== What is needed ==
Return exactly, please, the line that contains "Print Article" and every line after it through the end of the material that follows, leaving pictures aside.
────
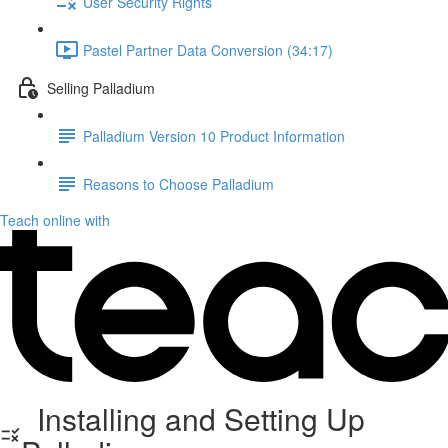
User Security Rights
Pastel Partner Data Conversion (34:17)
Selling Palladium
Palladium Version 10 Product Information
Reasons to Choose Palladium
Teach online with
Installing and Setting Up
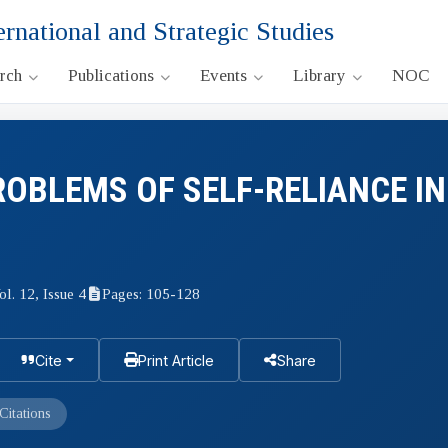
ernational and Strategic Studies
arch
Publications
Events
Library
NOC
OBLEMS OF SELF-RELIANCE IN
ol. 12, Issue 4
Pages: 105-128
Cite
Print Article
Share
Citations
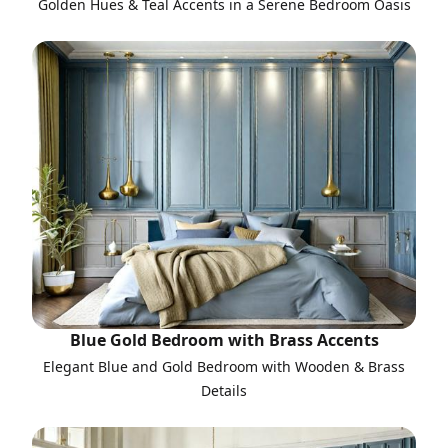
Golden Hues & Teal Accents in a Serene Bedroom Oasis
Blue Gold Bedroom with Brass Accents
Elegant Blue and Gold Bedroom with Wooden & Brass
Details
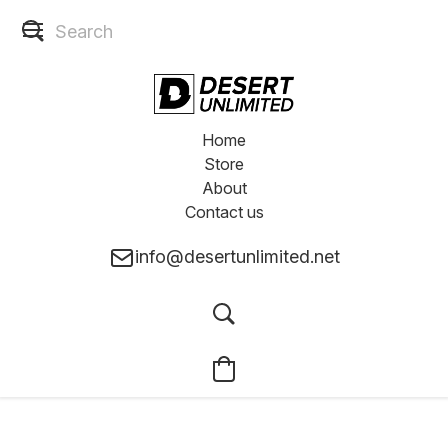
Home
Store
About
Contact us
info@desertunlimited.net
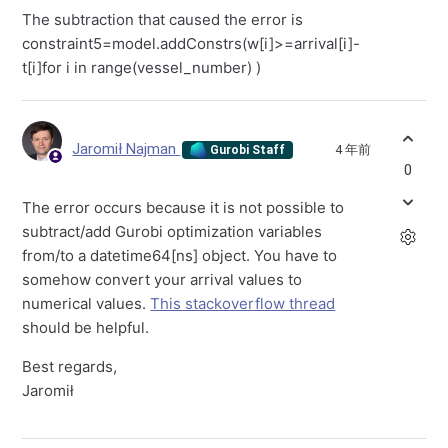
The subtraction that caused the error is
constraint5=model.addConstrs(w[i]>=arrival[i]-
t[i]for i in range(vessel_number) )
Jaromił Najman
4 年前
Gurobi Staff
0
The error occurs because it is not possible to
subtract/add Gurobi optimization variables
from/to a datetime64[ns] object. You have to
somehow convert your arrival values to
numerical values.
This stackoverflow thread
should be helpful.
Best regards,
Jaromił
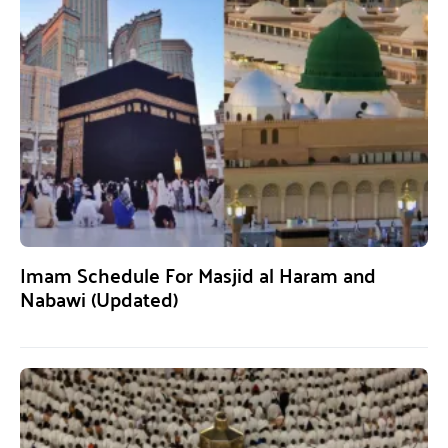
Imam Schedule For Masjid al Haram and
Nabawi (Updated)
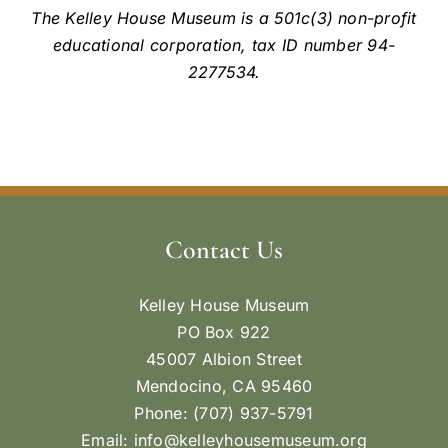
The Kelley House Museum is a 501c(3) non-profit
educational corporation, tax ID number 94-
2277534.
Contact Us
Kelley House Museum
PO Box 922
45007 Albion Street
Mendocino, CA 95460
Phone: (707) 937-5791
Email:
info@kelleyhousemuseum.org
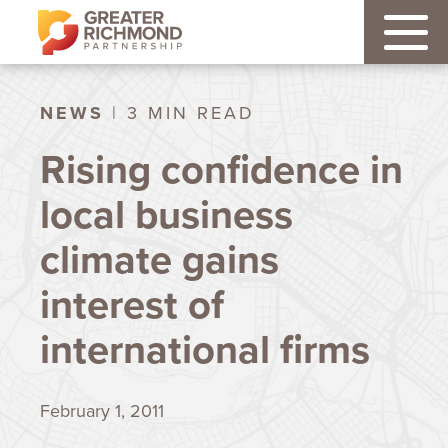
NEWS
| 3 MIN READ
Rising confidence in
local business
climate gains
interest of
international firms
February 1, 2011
────
== Worked solution ==
Print Article
Share
Citations
Golden Hues & Teal Accents in a Serene Bedroom Oasis
Blue Gold Bedroom with Brass Accents
Elegant Blue and Gold Bedroom with Wooden & Brass
Details
Home
Store
About
Contact us
info@desertunlimited.net
The subtraction that caused the error is
constraint5=model.addConstrs(w[i]>=arrival[i]-
t[i]for i in range(vessel_number) )
Jaromił Najman
4 年前
Gurobi Staff
0
The error occurs because it is not possible to
subtract/add Gurobi optimization variables
from/to a datetime64[ns] object. You have to
somehow convert your arrival values to
numerical values.
This stackoverflow thread
should be helpful.
Best regards,
Jaromił
Imam Schedule For Masjid al Haram and
Nabawi (Updated)
The Kelley House Museum is a 501c(3) non-profit
educational corporation, tax ID number 94-
2277534.
Contact Us
Kelley House Museum
PO Box 922
45007 Albion Street
Mendocino, CA 95460
Phone: (707) 937-5791
Email:
info@kelleyhousemuseum.org
NEWS
| 3 MIN READ
Rising confidence in
local business
climate gains
interest of
international firms
February 1, 2011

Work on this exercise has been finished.